ROUGHHOUSING WITH HIS 2-YEAR-OLD son Amos, singer Andrea Bocelli swings the impish cherub in the air. Tickling the child’s cheeks with his scruffy beard, he smothers him with kisses. Carrying Amos to the piano in his six-bedroom house on the Italian Riviera, Bocelli, who is blind, gently places the tot’s hands on the keyboard. It’s a rare quiet moment for the sexy 6’3″ tenor, whose new album Romanza is a global hit, selling more than 4.5 million copies since January. Lately Bocelli, 39, misses Amos so much on road trips that he may start carrying snapshots of his son—even though he can’t see them. “It’s beautiful to show [others] pictures of my son” he says.
Although he suffered from glaucoma from birth, a brain hemorrhage caused by a head injury during a soccer game at age 12 dealt the final blow to Bocelli’s sight. But the man whom Italian rock star Zucchero discovered in 1992 claims the loss of his sight has never deterred him: “Singing,” Bocelli says, “was my destiny.”

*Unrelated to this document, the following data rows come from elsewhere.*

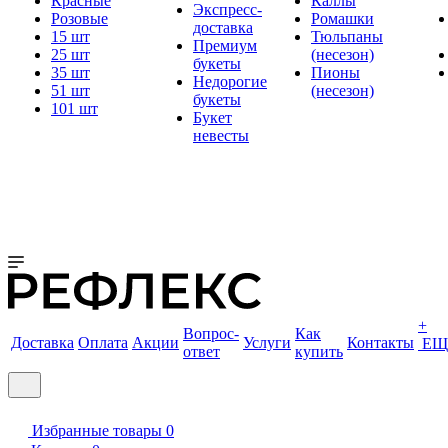
Красные
Каллы
Экспресс-
Розовые
Ромашки
доставка
15 шт
Тюльпаны
Премиум
25 шт
(несезон)
букеты
35 шт
Пионы
Недорогие
51 шт
(несезон)
букеты
101 шт
Букет
невесты
+
Вопрос-
Как
Доставка
Оплата
Акции
Услуги
Контакты
ЕЩ
ответ
купить
Избранные товары
0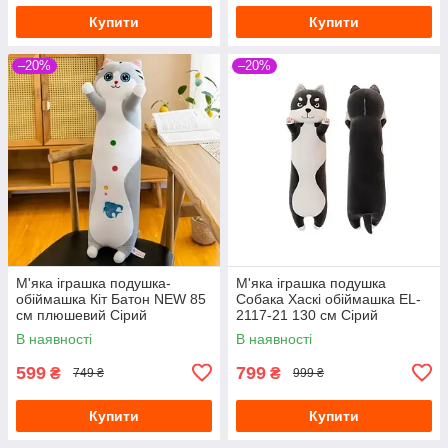
Купити
Купити
–20%
–20%
М'яка іграшка подушка-
М'яка іграшка подушка
обіймашка Кіт Батон NEW 85
Собака Хаскі обіймашка EL-
см плюшевий Сірий
2117-21 130 см Сірий
В наявності
В наявності
599
799
₴
₴
749 ₴
999 ₴
Купити
Купити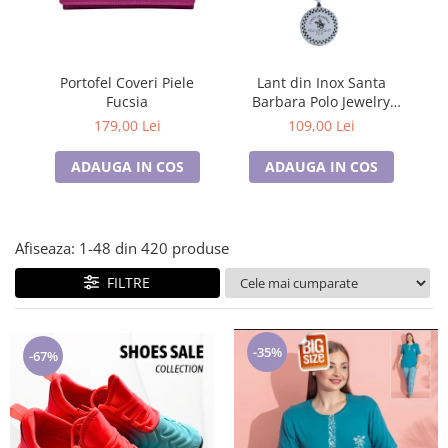
Lenjerii de pat pentru copii
Cadouri Cuplu
Fashion
Portofel Coveri Piele
Lant din Inox Santa
Pijamale de CRACIUN
Fucsia
Barbara Polo Jewelry
Pijamale de dama
Barbati SBJ.15.20005-3
B
179,00 Lei
109,00 Lei
Pijamale de barbati
ADAUGA IN COS
ADAUGA IN COS
Halate si capoate
Pijamale
WINTER Collection
Afiseaza:
1-
48
din
420
produse
Halate si pijamale Family
Incaltaminte
FILTRE
Seturi elegante femei
Umbrele
-35%
Pijamale de copii
-67%
Pijamale BIG SIZE femei
Cadouri ocazii speciale
Tricouri de craciun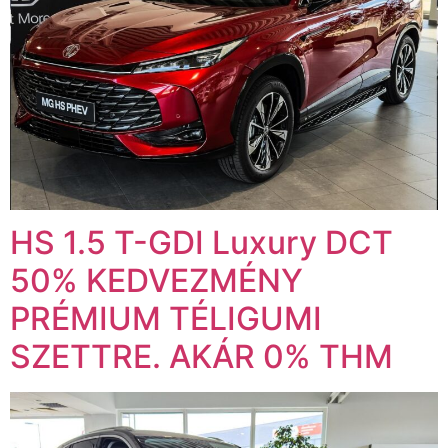
HS 1.5 T-GDI Luxury DCT
50% KEDVEZMÉNY
PRÉMIUM TÉLIGUMI
SZETTRE. AKÁR 0% THM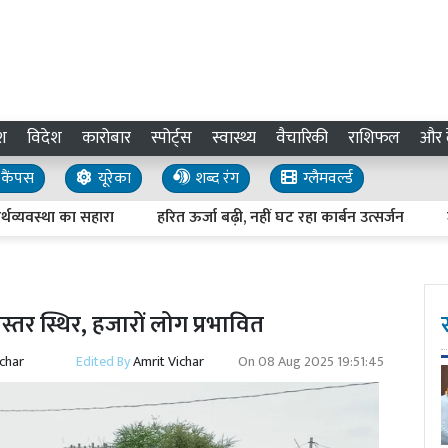
श
विदेश
कारोबार
स्पोर्ट्स
स्वास्थ्य
वैचारिकी
राशिफल
और द
कैंपस
यूरेका
शब्द रंग
ग्लैमवर्ल्ड
का सहारा
हरित ऊर्जा बढ़ी, नहीं घट रहा कार्बन उत्सर्जन
जनता जनार्दन
तर स्थिर, हजारों लोग प्रभावित
ichar
Edited By
Amrit Vichar
On
08 Aug 2025 19:51:45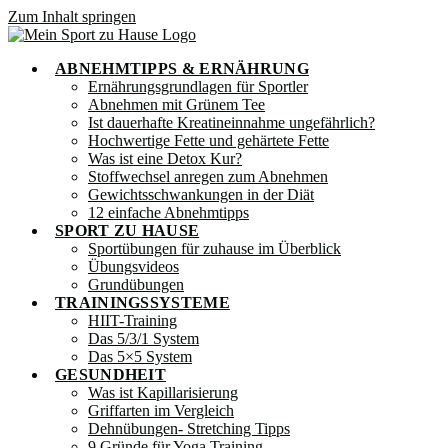
Zum Inhalt springen
ABNEHMTIPPS & ERNÄHRUNG
Ernährungsgrundlagen für Sportler
Abnehmen mit Grünem Tee
Ist dauerhafte Kreatineinnahme ungefährlich?
Hochwertige Fette und gehärtete Fette
Was ist eine Detox Kur?
Stoffwechsel anregen zum Abnehmen
Gewichtsschwankungen in der Diät
12 einfache Abnehmtipps
SPORT ZU HAUSE
Sportübungen für zuhause im Überblick
Übungsvideos
Grundübungen
TRAININGSSYSTEME
HIIT-Training
Das 5/3/1 System
Das 5×5 System
GESUNDHEIT
Was ist Kapillarisierung
Griffarten im Vergleich
Dehnübungen- Stretching Tipps
9 Gründe für Yoga Training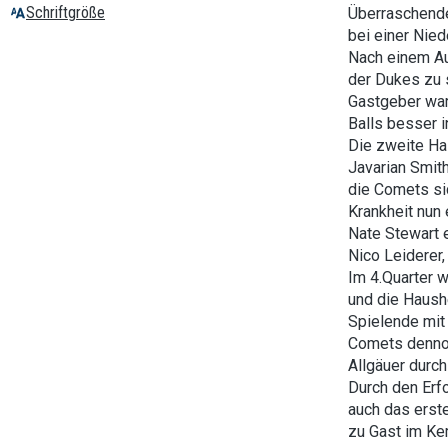
Schriftgröße
Überraschende
bei einer Nie
Nach einem Au
der Dukes zu 
Gastgeber war
Balls besser i
Die zweite Hal
Javarian Smith
die Comets sic
Krankheit nun
Nate Stewart 
Nico Leiderer,
Im 4.Quarter w
und die Haush
Spielende mit 
Comets dennoc
Allgäuer durc
Durch den Erf
auch das erst
zu Gast im Kem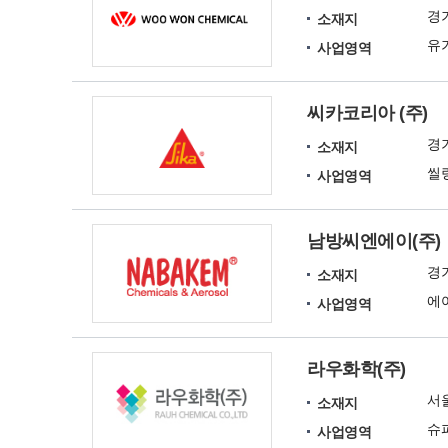
경
소재지
사업영역
씨카코리아 (주)
경
소재지
사업영역
남방씨엔에이(주)
경
소재지
사업영역
라우화학(주)
서
소재지
사업영역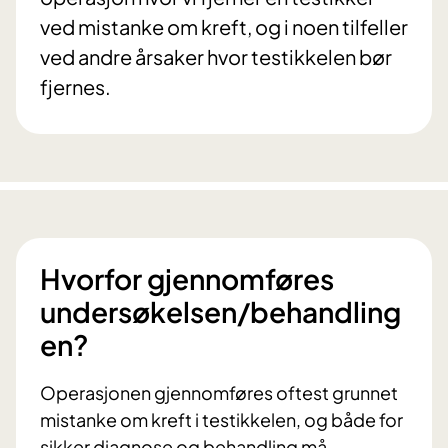
ved mistanke om kreft, og i noen tilfeller
ved andre årsaker hvor testikkelen bør
fjernes.
Hvorfor gjennomføres
undersøkelsen/behandling
en?
Operasjonen gjennomføres oftest grunnet
mistanke om kreft i testikkelen, og både for
sikker diagnose og behandling må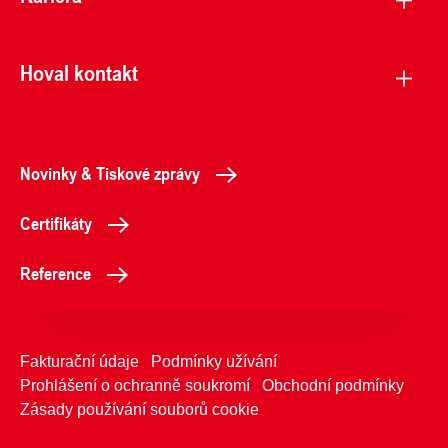
Hoval kontakt
Novinky & Tiskové zprávy
Certifikáty
Reference
Fakturační údaje
Podmínky užívání
Prohlášení o ochranně soukromí
Obchodní podmínky
Zásady používání souborů cookie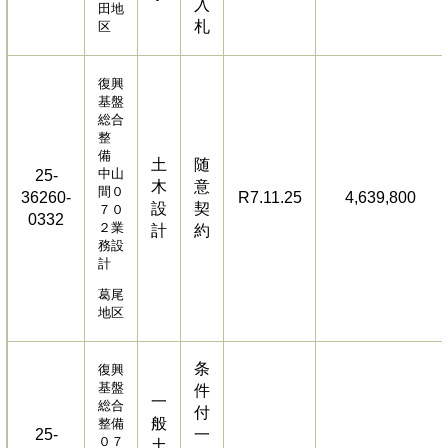
入
田地
札
区
復興
基盤
総合
整
備
土
随
中山
25-
木
意
間０
36260-
R7.11.25
4,639,800
設
契
７０
0332
２業
計
約
務設
計
葛尾
地区
条
復興
基盤
件
一
総合
付
般
整備
25-
一
０７
土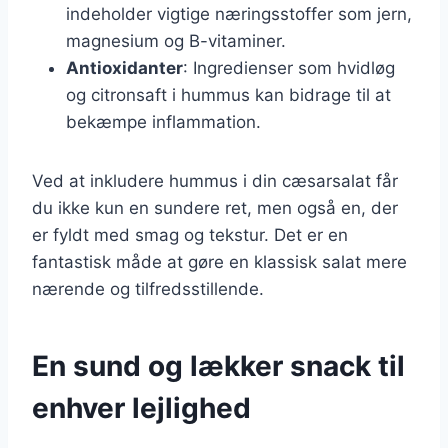
indeholder vigtige næringsstoffer som jern,
magnesium og B-vitaminer.
Antioxidanter
: Ingredienser som hvidløg
og citronsaft i hummus kan bidrage til at
bekæmpe inflammation.
Ved at inkludere hummus i din cæsarsalat får
du ikke kun en sundere ret, men også en, der
er fyldt med smag og tekstur. Det er en
fantastisk måde at gøre en klassisk salat mere
nærende og tilfredsstillende.
En sund og lækker snack til
enhver lejlighed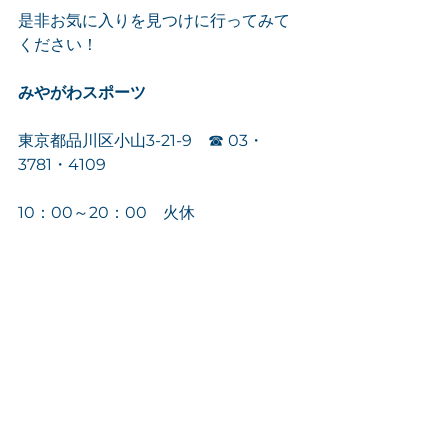
是非お気に入りを見つけに行ってみて
ください！
みやがわスポーツ
東京都品川区小山3-21-9　☎︎ 03・
3781・4109
10：00～20：00　火休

The experts agree. Luciano Pavarotti said, “There is no one finer,” when he first heard Bocelli after Zucchero gave him a demo tape of the young tenor singing “Miserere.” Singer Al Jarreau, who performed with him in 1995 on the “Night of the Proms” tour in Europe, calls Bocelli’s “the most beautiful voice in the world.” Fans include actress Isabella Rossellini, Monaco’s Prince Albert, Sarah, Duchess of York, and even the Pope, for whom Bocelli has performed four times.
Aside from his young family—wife Enrica, 27, Amos and baby Matteo, born last month—little distracts Bocelli from his goal: to become one of the world’s greatest tenors, not just a singer of love songs. He sings in bed at 3 a.m.; in a Nuremberg restaurant (with U2’s Bono at the next table); on Alpine slopes with Olympic ski stud Alberto Tomba—yes, Bocelli skis. Anywhere he goes, the tenor is apt to belt out an aria. He’s also determined to improve his English: “I have always had cour-age,” he says, delighted to remember the word.
Bocelli’s parents, Alessandro, 68, and Edi, 59, sold farm equipment and produced wine in tiny Lajatico, in Tuscany about 20 miles from Pisa. As for music, “there was nothing, nothing,” Bocelli moans good-naturedly. Not even his younger brother Alberto, now 36 and an architect, shared his passion. After his first eye operation, at 8 months, his mother says he stopped sobbing when a Russian child in the hospital played a classical record.
Bocelli began piano at 6 and flute and saxophone lessons at 7, but he became known for his voice. Still, in 1981 he enrolled in the University of Pisa to study law because, he says, “In life we should have concrete alternatives.” He graduated in 1986 and practiced for a few years while moonlighting in piano bars around Pisa. One night in 1987 Enrica Cenzatti, then a 17-year-old student, walked in. She fell in love with “his voice first, Chen him,” she says. Enrica prevailed over the other women in his life, and they married in 1992, but don’t ask Bocelli the date. “He has no time to be romantic,” Enrica laughs.
Music fills the Bocellis’ new seaside home in Forte dei Marmi. Friends have gathered for dinner. Enrica scurries to the kitchen to cook, and the singer strolls outside in the fading sunlight. Suddenly a cheer goes up; Bocelli can’t see them, but he hears the fans who have straddled a fence near his property and are busily snapping photos. “This is my life now,” he says, a little startled at the unexpected ovation. “My passions are the same. Inside I am the same. But my life has changed so much.”